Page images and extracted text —
※
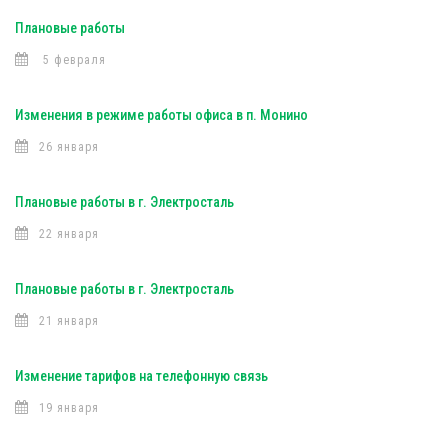
Плановые работы
5 февраля
Изменения в режиме работы офиса в п. Монино
26 января
Плановые работы в г. Электросталь
22 января
Плановые работы в г. Электросталь
21 января
Изменение тарифов на телефонную связь
19 января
※
Task — Every entry above is to be printed again exactly, pictures omitted.

Task answer —
Плановые работы
5 февраля
Изменения в режиме работы офиса в п. Монино
26 января
Плановые работы в г. Электросталь
22 января
Плановые работы в г. Электросталь
21 января
Изменение тарифов на телефонную связь
19 января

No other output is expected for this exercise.